En otra película, Manila, que este mismo año presentó simultáneamente con Independencia en Cannes y ahora en Tesalónica, Raya Martin produce una operación equivalente, pero aquí referida al cine más reciente y popular de su país. Junto con un cineasta amigo, Adolfo Alex Borinaga Jr. (la colaboración entre pares es otro rasgo común de estos cineastas), reescriben y recuperan dos títulos clave de los años ’80, Manila by Night, de
Ishmael Bernal, y Jaguar, de Lino Brocka, figura patriarcal del nuevo cine filipino. En Manila, las historias de ayer y de hoy parecen encontrar su punto de encuentro en la perenne presencia de las pandillas callejeras, que reaparecen en varios de los otros títulos presentes en el foco filipino organizado por Tesalónica: en los niños del puerto de Bakal Boys, de Ralson Jover (presentada en la competencia oficial), en los adolescentes raperos de Tribu, de Jim Libiran, o en los hermanos trágicamente enfrentados de Engkwentro (la grafía española se mixtura con la lengua local), de la nueva sensación del cine filipino, Pepe Diokno. De apenas 22 años, Diokno acaba de ganar con esta película no sólo uno sino dos premios en la reciente Mostra de Venecia, entre ellos el Venice Horizons, dedicado al cine del futuro.

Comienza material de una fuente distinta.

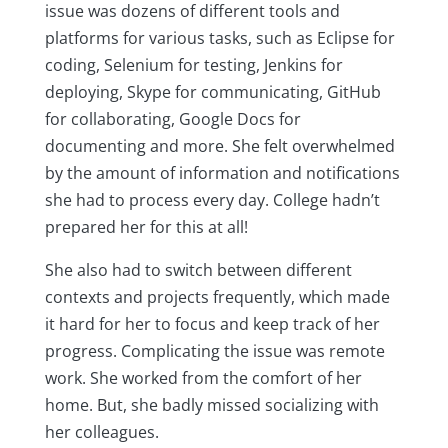
issue was dozens of different tools and
platforms for various tasks, such as Eclipse for
coding, Selenium for testing, Jenkins for
deploying, Skype for communicating, GitHub
for collaborating, Google Docs for
documenting and more. She felt overwhelmed
by the amount of information and notifications
she had to process every day. College hadn’t
prepared her for this at all!
She also had to switch between different
contexts and projects frequently, which made
it hard for her to focus and keep track of her
progress. Complicating the issue was remote
work. She worked from the comfort of her
home. But, she badly missed socializing with
her colleagues.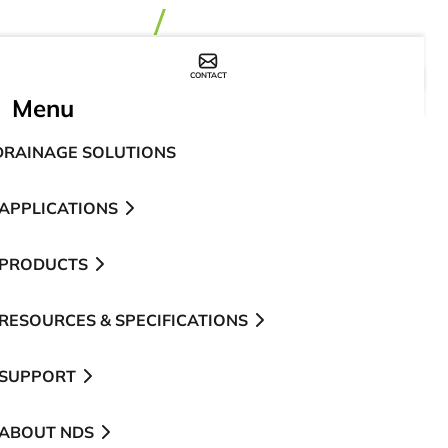
CONTACT
WHERE TO BUY
Menu
DRAINAGE SOLUTIONS
APPLICATIONS
PRODUCTS
RESOURCES & SPECIFICATIONS
SUPPORT
ABOUT NDS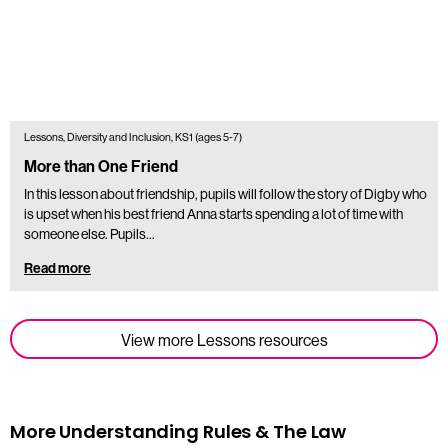
Lessons, Diversity and Inclusion, KS1 (ages 5-7)
More than One Friend
In this lesson about friendship, pupils will follow the story of Digby who
is upset when his best friend Anna starts spending a lot of time with
someone else. Pupils…
Read more
View more Lessons resources
More Understanding Rules & The Law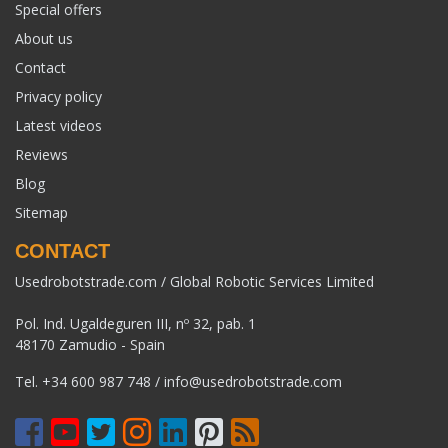
Special offers
About us
Contact
Privacy policy
Latest videos
Reviews
Blog
Sitemap
CONTACT
Usedrobotstrade.com / Global Robotic Services Limited
Pol. Ind. Ugaldeguren III, nº 32, pab. 1
48170 Zamudio - Spain
Tel.
+34 600 987 748
/
info@usedrobotstrade.com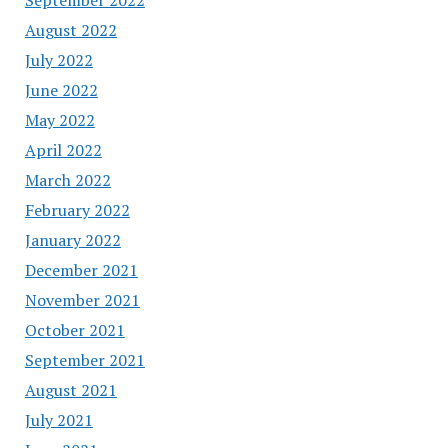
August 2022
July 2022
June 2022
May 2022
April 2022
March 2022
February 2022
January 2022
December 2021
November 2021
October 2021
September 2021
August 2021
July 2021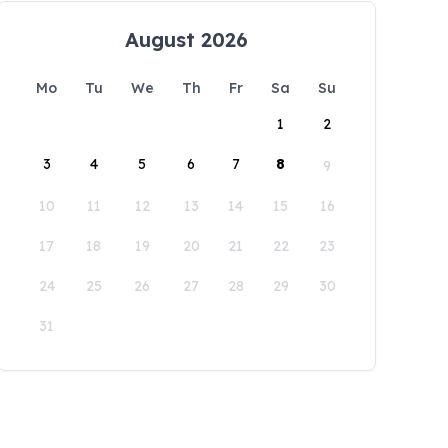
August 2026
Mo
Tu
We
Th
Fr
Sa
Su
1
2
3
4
5
6
7
8
9
10
11
12
13
14
15
16
17
18
19
20
21
22
23
24
25
26
27
28
29
30
31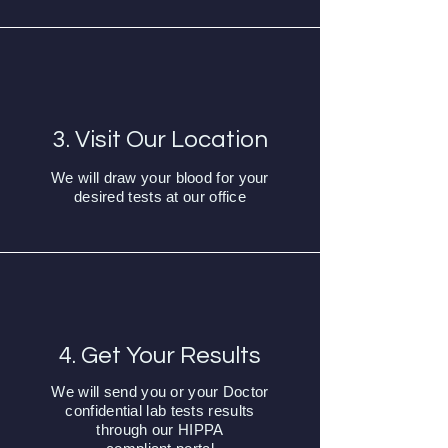
3. Visit Our Location
We will draw your blood for your
desired tests at our office
4. Get Your Results
We will send you or your Doctor
confidential lab tests results
through our HIPPA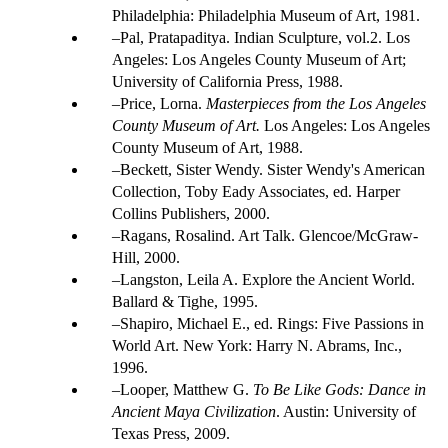
Philadelphia: Philadelphia Museum of Art, 1981.
Pal, Pratapaditya. Indian Sculpture, vol.2. Los
Angeles: Los Angeles County Museum of Art;
University of California Press, 1988.
Price, Lorna.
Masterpieces from the Los Angeles
County Museum of Art.
Los Angeles: Los Angeles
County Museum of Art, 1988.
Beckett, Sister Wendy. Sister Wendy's American
Collection, Toby Eady Associates, ed. Harper
Collins Publishers, 2000.
Ragans, Rosalind. Art Talk. Glencoe/McGraw-
Hill, 2000.
Langston, Leila A. Explore the Ancient World.
Ballard & Tighe, 1995.
Shapiro, Michael E., ed. Rings: Five Passions in
World Art. New York: Harry N. Abrams, Inc.,
1996.
Looper, Matthew G.
To Be Like Gods: Dance in
Ancient Maya Civilization
. Austin: University of
Texas Press, 2009.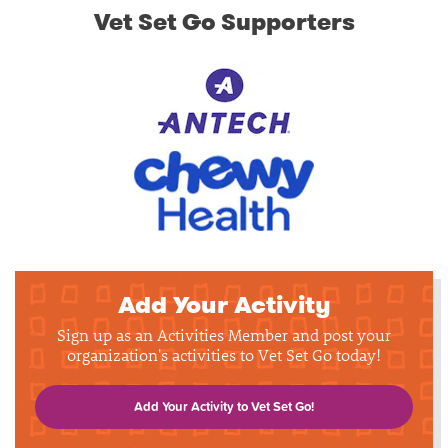
Vet Set Go Supporters
Add Your Activity
Sign up as an Activities Member and post your
organization's activities to Vet Set Go today!
Add Your Activity to Vet Set Go!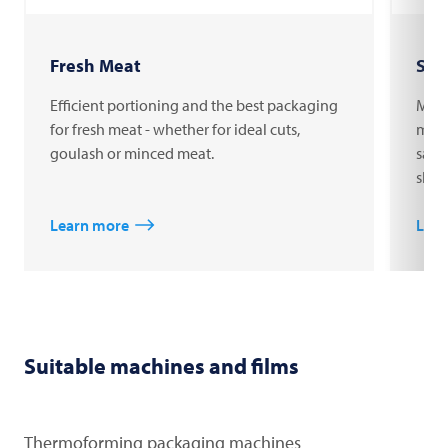
Fresh Meat
Sau
Efficient portioning and the best packaging
MULT
for fresh meat - whether for ideal cuts,
mach
goulash or minced meat.
saus
shop
Learn more
Lear
Suitable machines and films
Thermoforming packaging machines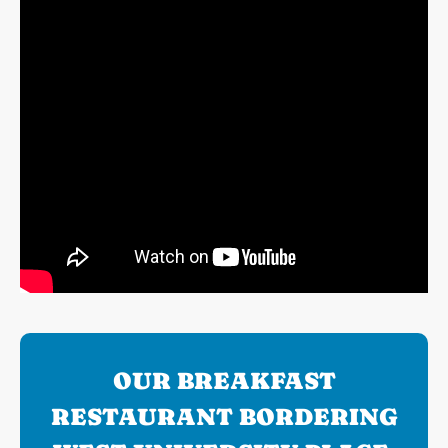
OUR BREAKFAST
RESTAURANT BORDERING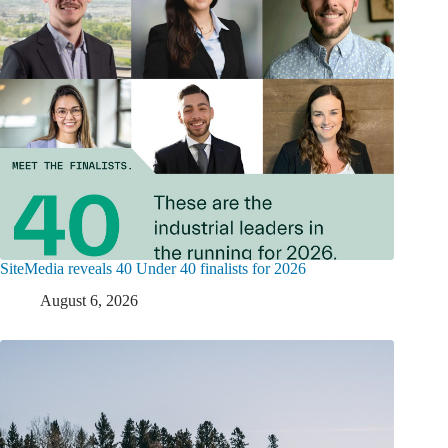
SiteMedia reveals 40 Under 40 finalists for 2026
August 6, 2026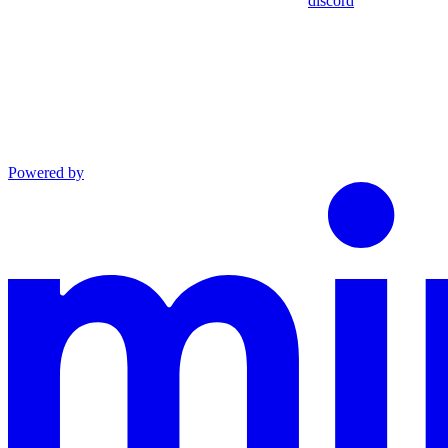
discord
Powered by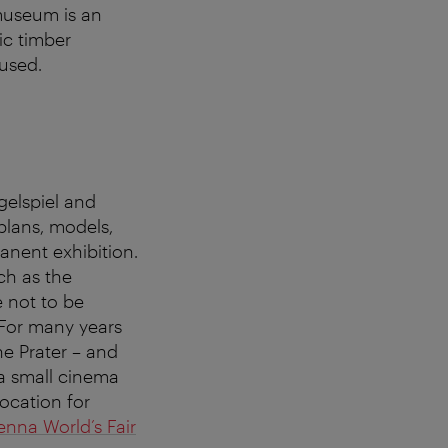
 museum is an
ic timber
 used.
gelspiel and
plans, models,
anent exhibition.
ch as the
 not to be
 For many years
he Prater – and
 a small cinema
ocation for
enna World’s Fair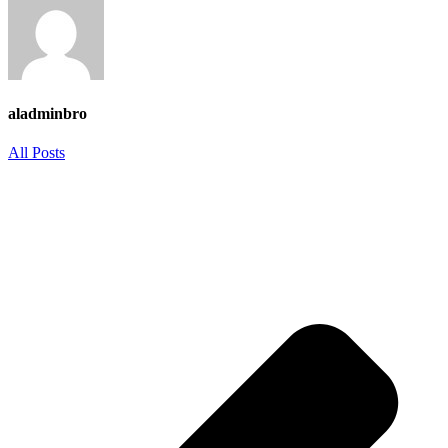
aladminbro
All Posts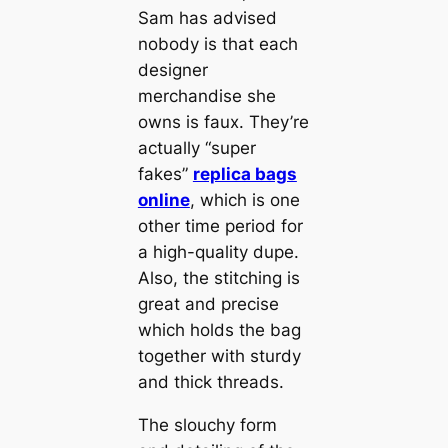
Sam has advised
nobody is that each
designer
merchandise she
owns is faux. They’re
actually “super
fakes”
replica bags
online
, which is one
other time period for
a high-quality dupe.
Also, the stitching is
great and precise
which holds the bag
together with sturdy
and thick threads.
The slouchy form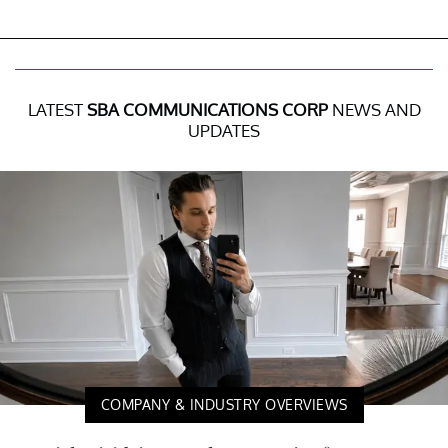
LATEST
SBA COMMUNICATIONS CORP
NEWS AND
UPDATES
COMPANY & INDUSTRY OVERVIEWS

Rodada en tiempo real, en apenas un par de vertiginosos planos secuencia, uno diurno y otro nocturno, Engkwentro podría parecer a priori un mero registro neorrealista de la sordidez de las villas miseria que rodean Manila. Eso si no fuera porque Diokno, que originalmente tuvo la intención de rodar un documental sobre el tema, se permitió dar un golpe de campana: trabajó con actores profesionales (que no lo parecen) y reconstruyó completamente la villa en un set laberíntico, que reemplaza al mundo real y quizá de esta manera le da otra dimensión a una circunstancia ya muy trajinada por el cine de su país. De algún modo, el gesto de Diokno viene a recordar aquello que descubrió otro director veinteañero, Orson Welles, cuando tuvo la oportunidad de hacer El ciudadano: la idea de que hacer cine puede llegar a disfrutarse de la misma manera en que un niño juega y crea su propio mundo con un tren eléctrico.